There is a long history of arts as economic development, and more and more it is community-driven and funded. From Boone, N.C. to Binghamton, NY, residents have breathed new life into their downtowns with community-supported arts projects and theatre rehabs. In fact, the Jacob Burns Film Center, a restored 1920s theatre in nearby Pleasantville, NY, that shows independent and art house movies, served as an inspiration for their effort. Since the Jacob Burns theatre opened more than a decade ago, shops and restaurants have opened up and the one-deserted streets are now bustling with people in the evenings.

“Arts institutions cultivate creative energy that attracts new businesses, new residents, and new investment, said Kennedy Smith, a principal with the Community Land Use + Economics Group.
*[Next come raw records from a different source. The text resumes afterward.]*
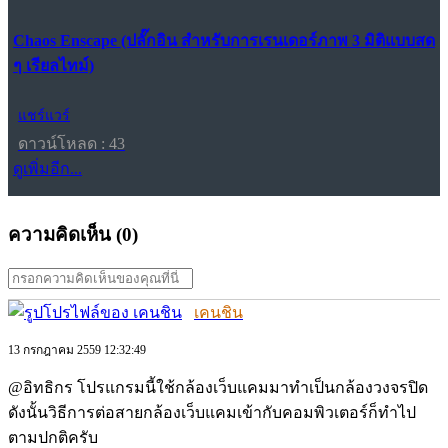
Chaos Enscape (ปลั๊กอิน สำหรับการเรนเดอร์ภาพ 3 มิติแบบสด
ๆ เรียลไทม์)
แชร์แวร์
ดาวน์โหลด : 43
ดูเพิ่มอีก...
ความคิดเห็น (
0
)
เคนชิน
13 กรกฎาคม 2559 12:32:49
@อิทธิกร โปรแกรมนี้ใช้กล้องเว็บแคมมาทำเป็นกล้องวงจรปิด
ดังนั้นวิธีการต่อสายกล้องเว็บแคมเข้ากับคอมพิวเตอร์ก็ทำไป
ตามปกติครับ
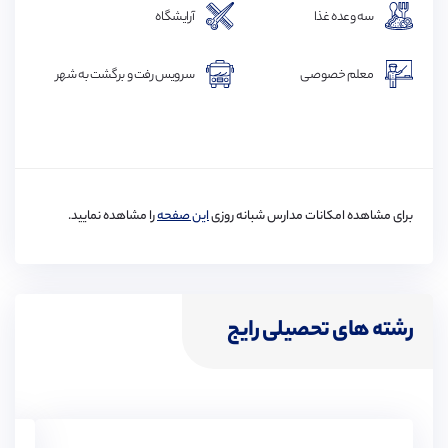
سه وعده غذا
آرایشگاه
فکس
پرینتر
معلم خصوصی
سرویس رفت و برگشت به شهر
برای مشاهده امکانات مدارس شبانه روزی
این صفحه
را مشاهده نمایید.
رشته های تحصیلی رایج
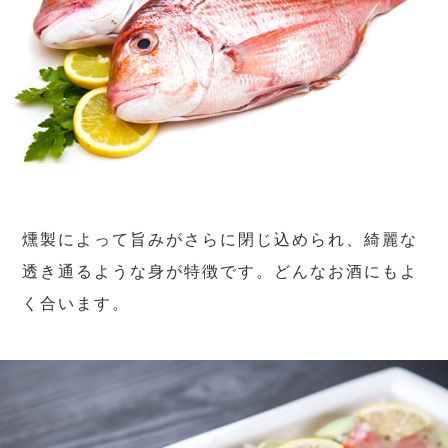
燻製によって旨みがさらに閉じ込められ、綺麗な
透き通るような身が特徴です。どんなお酒にもよ
く合います。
In Ossining, it all started about a year and a half ago when Spector and Kirby, a semi-retired human resources executive who is on the town planning board, decided it was time to do something about their bedraggled downtown. “There was a lot of residential construction going on, but you’d walk up the street and there’d be no place to go eat,” says Kirby. When a reporter from a local publication interviewed them one evening recently, they had a hard time finding a coffee shop that was still open in which they could talk.

Early on, the two men managed to raise about $10,000 from 100 donors to do a feasibility study. But they knew they needed a more concrete plan to inspire a critical mass of involvement.


Grow Ossining board at work

The breakthrough came last December. That’s when they learned that a three-level, former opera house in the center of the village was going up for sale. It seemed the perfect solution—a space able to serve as the anchor for further development of stores and restaurants. They came up with a plan that would have a performing arts and events center upstairs, with a groundfloor restaurant that also could provide catering for arts events.

Kirby and Spector formed Grow Ossining Management, an LLC which will be a partner in a still-to-be-finalized Grow Ossining limited partnership. A three-year business plan includes a total purchase cost of around $ 1 million and about $1.5 million for renovations. In addition, they plan to form a separate nonprofit that would operate artistic events and could be eligible for government grants.

Former Opera House Awaiting Renovation
Former Opera House Awaiting Renovation

Early this year, however, the two men encountered a hitch. The building’s current owner challenged the group to raise a refundable deposit of $50,000—“just to make sure we were viable,” says Spector. But because the limited partnership was still being formed, they couldn’t offer any units for sale. So they decided to ask people to lend money to the LLC at zero-percent interest. Kirby and Spector scheduled tours of the building, ran a whirlwind social media campaign and, by mid-February, after about four weeks, they raised over $60,000.

Recently, the men signed a letter of intent with the building’s owner giving them eight months to finish the deal. That includes 90 days to raise $300,000 and five months to close. Over a three year period, they want to raise $1 million through the community investment fund, which probably will sell at $250 per unit (UPDATE: the price has been lowered to $100 to accomadate more investors). “If people have skin in the game, they’re going to want to make sure the project succeeds,” says Kirby.

And if the theatre revivals that have gone before them are any indication, Ossining someday could be known for a lot more than a prison.